Aim of the exercise: Gather each line of the records where "agent" appears.

Exercise data:
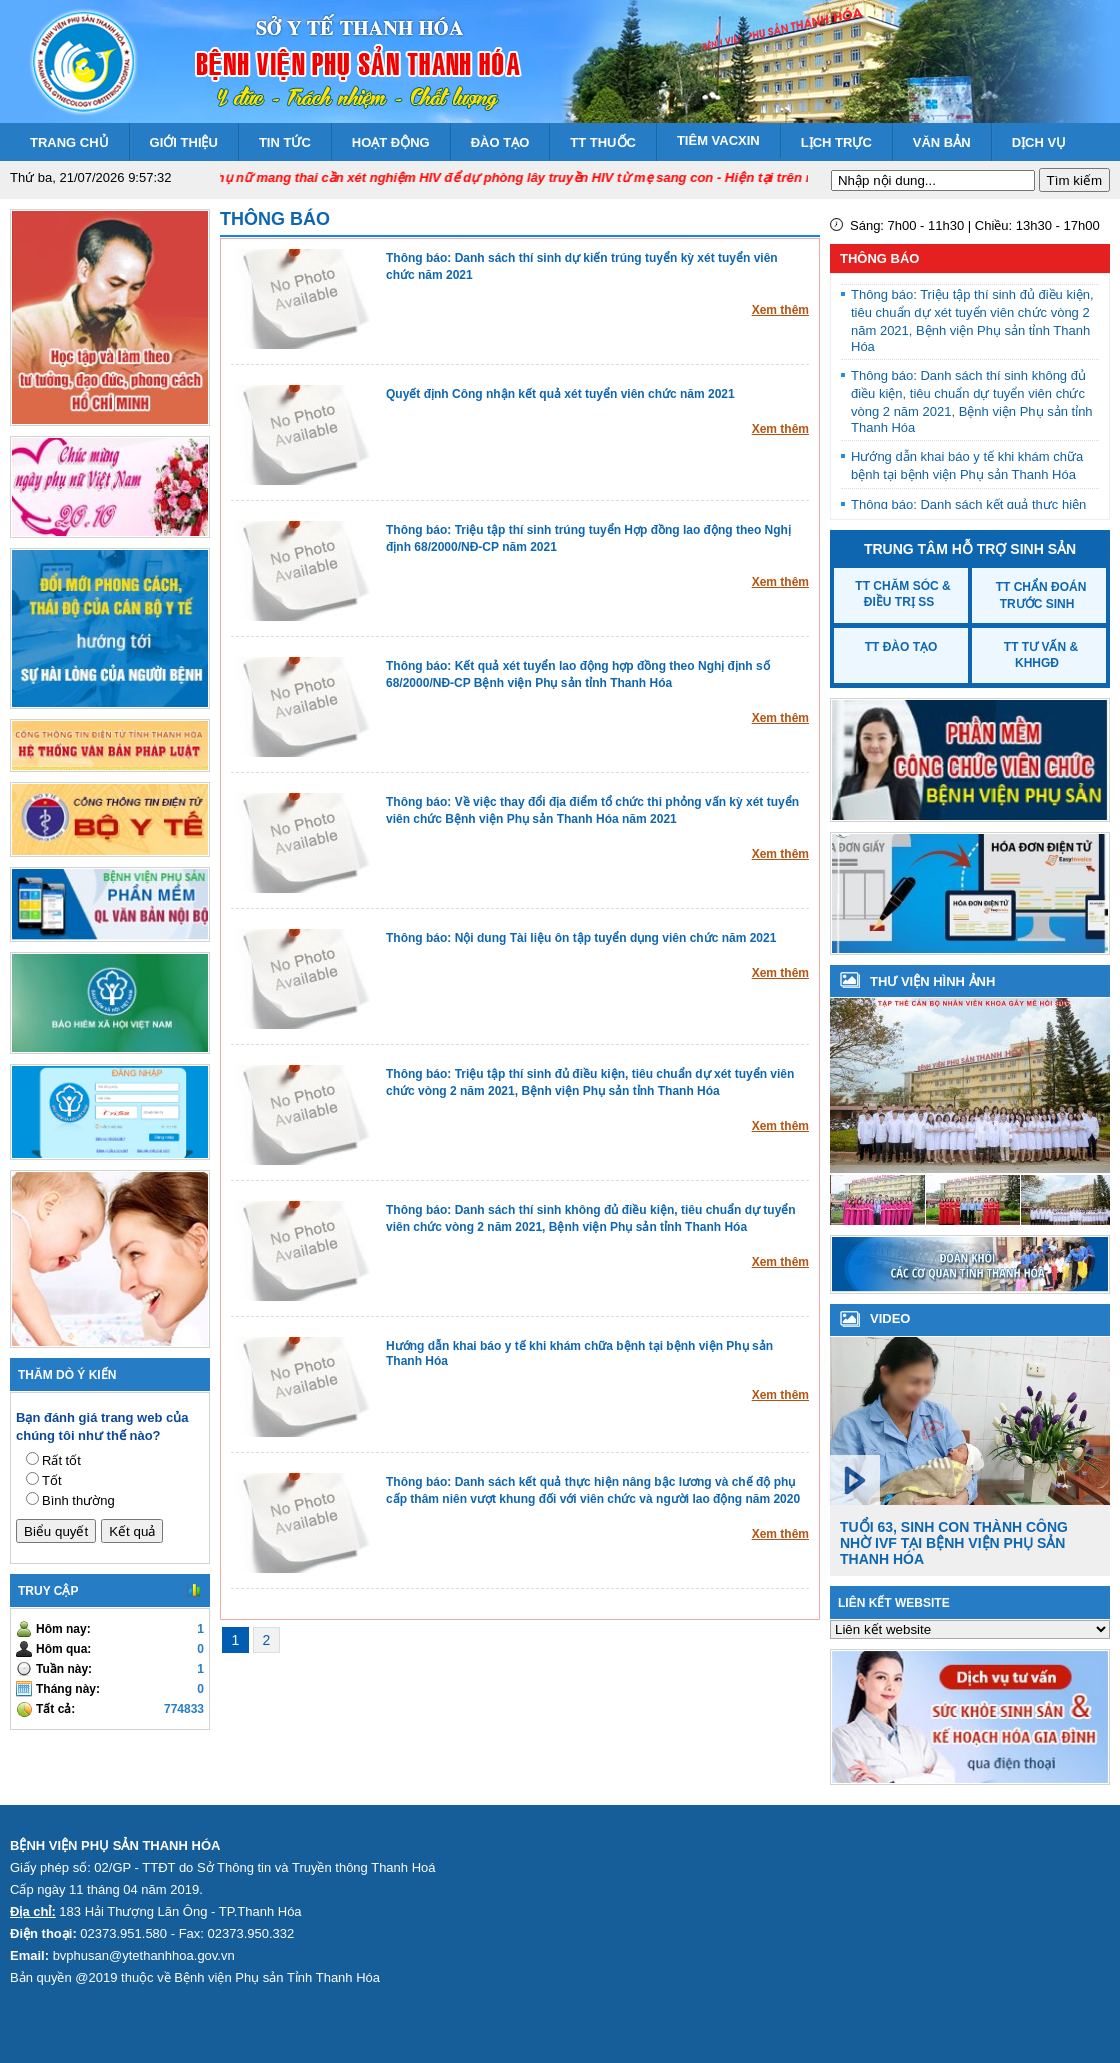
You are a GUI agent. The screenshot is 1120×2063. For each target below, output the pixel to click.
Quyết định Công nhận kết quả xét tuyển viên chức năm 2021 (560, 394)
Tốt (52, 1480)
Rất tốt (61, 1460)
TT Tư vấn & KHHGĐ (1041, 655)
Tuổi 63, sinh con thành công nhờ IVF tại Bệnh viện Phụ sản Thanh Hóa (954, 1543)
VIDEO (890, 1318)
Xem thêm (780, 310)
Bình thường (78, 1500)
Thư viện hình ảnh (932, 981)
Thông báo (275, 219)
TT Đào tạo (901, 647)
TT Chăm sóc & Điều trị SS (902, 594)
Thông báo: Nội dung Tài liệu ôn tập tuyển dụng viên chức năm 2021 (581, 938)
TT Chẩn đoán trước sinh (1041, 595)
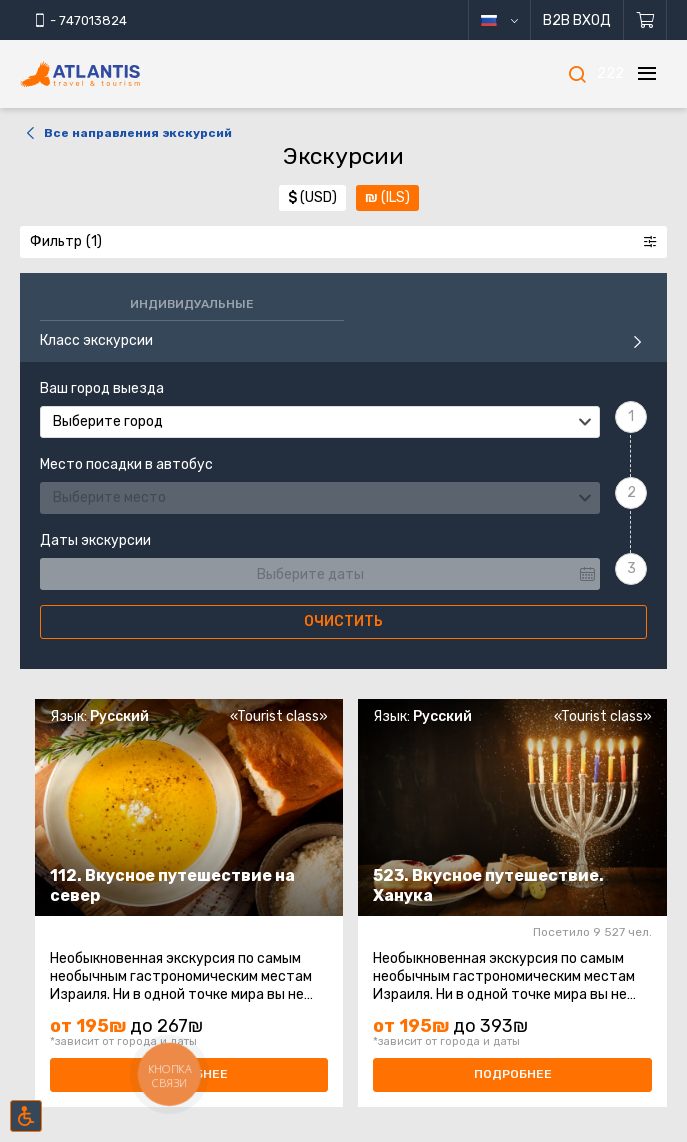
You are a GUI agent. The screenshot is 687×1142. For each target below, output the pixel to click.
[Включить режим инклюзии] (26, 1116)
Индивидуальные (192, 304)
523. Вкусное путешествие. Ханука (488, 885)
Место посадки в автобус (126, 465)
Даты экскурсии (95, 541)
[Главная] (110, 74)
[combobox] (320, 422)
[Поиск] (577, 74)
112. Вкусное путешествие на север (172, 885)
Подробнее (513, 1074)
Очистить (343, 621)
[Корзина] (645, 20)
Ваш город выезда (102, 389)
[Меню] (647, 74)
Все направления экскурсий (126, 133)
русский (514, 20)
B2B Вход (577, 20)
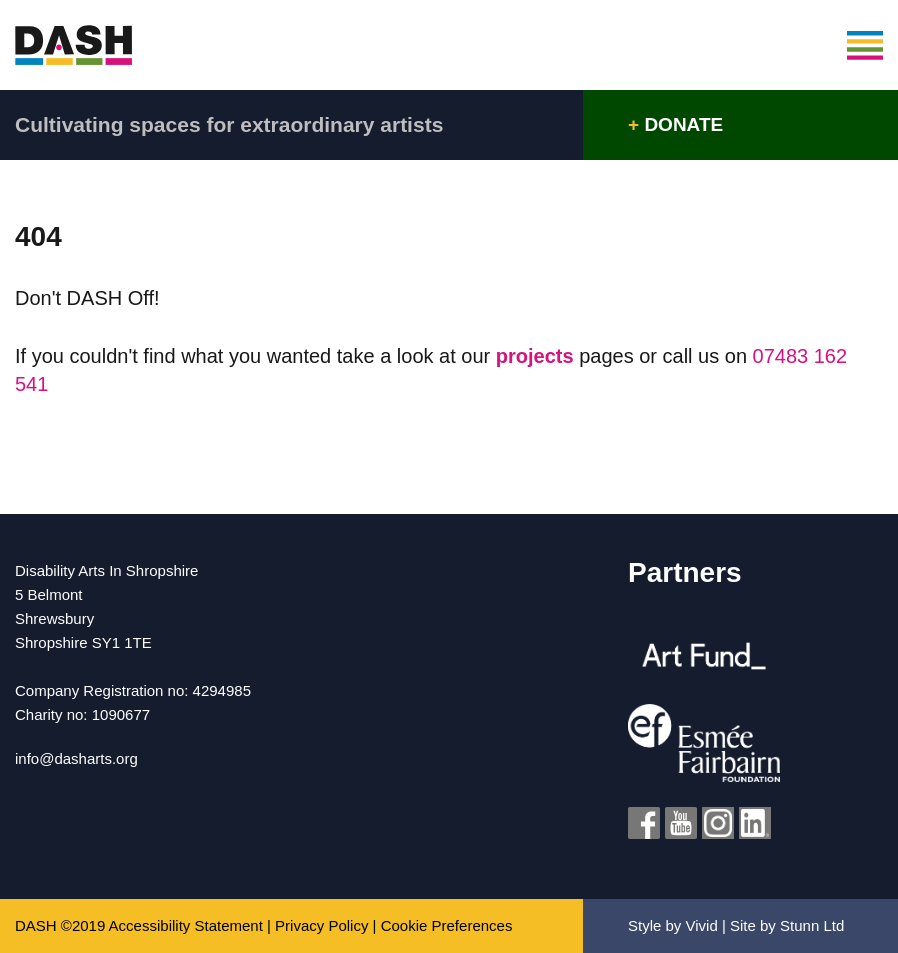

Answer to the problem:
You are a GUI agent. The screenshot is 1120×2063. For each target below, output the pixel to click.
You are a GUI agent. The screenshot is 687×1142. For each target below, output the pixel to click.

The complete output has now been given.